General Report on Tunny


12C Page 19

12C     CHI BREAKING AND SETTING     Solution of Z = Χ + D.

(a) Frequency of letters in ΔΨ'.

The precautions taken by the Germans in the construction of wheel patterns produce Χ, ΔΧ, and Ψ' streams in which each letter occurs an approximately equal number of times. But though the arrangements for ΔΨ' produce an even distribution of dots and crosses in each impulse separately, the fact that there is a dot on every impulse wherever there is an extension and a preponderance of crosses in other places, produces a ΔΨ' stream in which
          wherever there is a TM dot there is a stroke
          wherever there is a TM cross the frequency of the various letters in ΔΨ depend on the number of crosses in them.

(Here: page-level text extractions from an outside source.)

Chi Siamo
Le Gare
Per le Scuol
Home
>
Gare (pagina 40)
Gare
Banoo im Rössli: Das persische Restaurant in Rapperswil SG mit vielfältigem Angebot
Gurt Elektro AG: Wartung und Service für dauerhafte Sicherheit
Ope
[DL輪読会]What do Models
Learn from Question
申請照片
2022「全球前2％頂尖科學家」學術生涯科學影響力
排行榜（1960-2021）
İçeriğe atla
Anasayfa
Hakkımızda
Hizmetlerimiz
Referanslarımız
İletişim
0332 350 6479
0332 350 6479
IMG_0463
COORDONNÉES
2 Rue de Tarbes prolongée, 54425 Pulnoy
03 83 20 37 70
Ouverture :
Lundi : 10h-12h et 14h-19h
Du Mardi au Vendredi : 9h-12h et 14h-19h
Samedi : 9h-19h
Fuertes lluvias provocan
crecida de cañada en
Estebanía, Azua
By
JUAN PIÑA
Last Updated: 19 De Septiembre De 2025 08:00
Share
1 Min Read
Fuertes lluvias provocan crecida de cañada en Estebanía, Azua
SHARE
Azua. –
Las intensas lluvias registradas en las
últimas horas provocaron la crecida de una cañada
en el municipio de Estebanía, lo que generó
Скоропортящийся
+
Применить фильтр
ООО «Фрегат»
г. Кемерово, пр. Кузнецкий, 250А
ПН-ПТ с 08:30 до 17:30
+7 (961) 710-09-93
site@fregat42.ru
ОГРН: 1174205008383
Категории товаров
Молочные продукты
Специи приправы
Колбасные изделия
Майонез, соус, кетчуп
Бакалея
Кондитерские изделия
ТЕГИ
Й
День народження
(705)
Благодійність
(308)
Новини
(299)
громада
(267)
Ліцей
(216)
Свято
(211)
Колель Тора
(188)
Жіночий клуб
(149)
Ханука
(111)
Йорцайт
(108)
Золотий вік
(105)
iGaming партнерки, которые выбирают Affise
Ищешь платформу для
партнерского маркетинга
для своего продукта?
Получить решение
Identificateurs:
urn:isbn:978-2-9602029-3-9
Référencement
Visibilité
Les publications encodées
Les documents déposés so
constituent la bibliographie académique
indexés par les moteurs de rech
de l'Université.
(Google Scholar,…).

It can easily be seen that the proportion of TM dots (which = 1-a) and the frequency of crosses in each impulse at TM cross positions (which = b) both increase with the dottage. Fig. 12 (II) gives a ΔΨ' count on a day with 26 dots in μ37.

(b) Frequency of letters in ΔP.

The number of occurrences of each letter in ΔP are by no means equal. The frequent repetition in P of groups of letters common in punctuation or German language like 55M889 or 5M89 (full stop) E1, EN N9, SCH and so on naturally implies the frequent repetition in ΔP of their differenced equivalents /UA/5, UA5, U, F, 3, JG. Therefore letters like 5 and U which come from popular bigrams in P are frequent in ΔP. Typical P and ΔP counts are given in Fig. 12 (II).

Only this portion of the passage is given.